Numerica’s Spyglass, a small form factor radar, was designed to detect and track small, autonomous unmanned aircraft, said Nate Knight, vice president of air-and-missile defense at the company.
The platform is optimized for what the company calls short-range air defense, and can be used for detecting and tracking small UAS and other ground and air targets, Knight said in an interview.
Unlike many of the radars already fielded by the Defense Department that are now being retrofitted to address capability gaps, Numerica’s Spyglass design focuses on a “very close-range mission area where drones can be a real threat,” Knight said. “We think by doing that, we’re going to be able to provide better protection against these kinds of objects than you would get from a system that’s optimized for longer ranges.”
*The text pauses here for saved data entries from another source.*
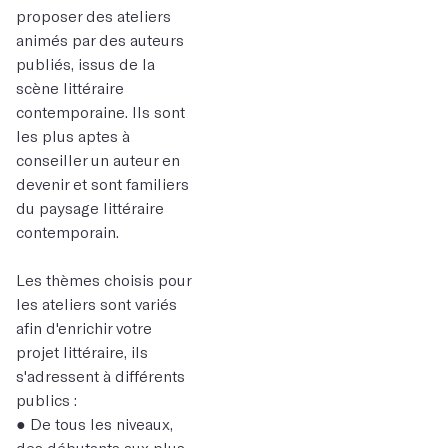
proposer des ateliers
animés par des auteurs
publiés, issus de la
scène littéraire
contemporaine. Ils sont
les plus aptes à
conseiller un auteur en
devenir et sont familiers
du paysage littéraire
contemporain.
Les thèmes choisis pour
les ateliers sont variés
afin d'enrichir votre
projet littéraire, ils
s'adressent à différents
publics :
● De tous les niveaux,
des débutants aux plus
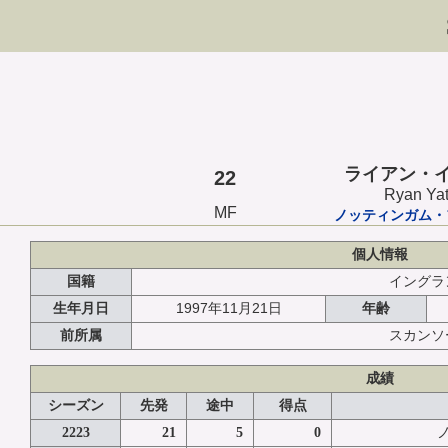
ライアン・
22
Ryan Ya
MF
ノッティンガム・
個人情報
国籍
イングラ
1997年11月21日
生年月日
年齢
前所属
スカンソ
成績
シーズン
先発
途中
得点
2223
21
5
0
Because the capability is focused on solving a short-range problem, it is able to leverage higher frequencies than other radar systems, Knight said.
“The benefit of doing that is we’re able to more precisely measure the movement of very slow and small objects,” he explained. “Drones — in particular quadcopter type drones — can hover and remain relatively still for long periods of time while they’re still doing their mission, and the more accurately you can measure those sort of small movements, the more likely you are to be able to detect those objects and discriminate them from ground clutter.”
Longer-range systems also commonly have a blind spot informally known as a “donut hole,” Knight said.
That is a region very close to the radar where it is unable to detect anything “because essentially the radar kind of overpowers itself,” he said.
“It’s not able to listen for returns from targets within this kind of blind zone.”
The Spyglass radar addresses this issue and can detect targets right in front of it, he said.
The technology is capable of being integrated into mobile ground-based platforms or at fixed-site locations, Knight said.
“Our kind of primary initial deployments we’re looking at are for fixed-site protection,” he said. “But because of the small size and weight, it’s pretty easily integrated into ground vehicles” as well.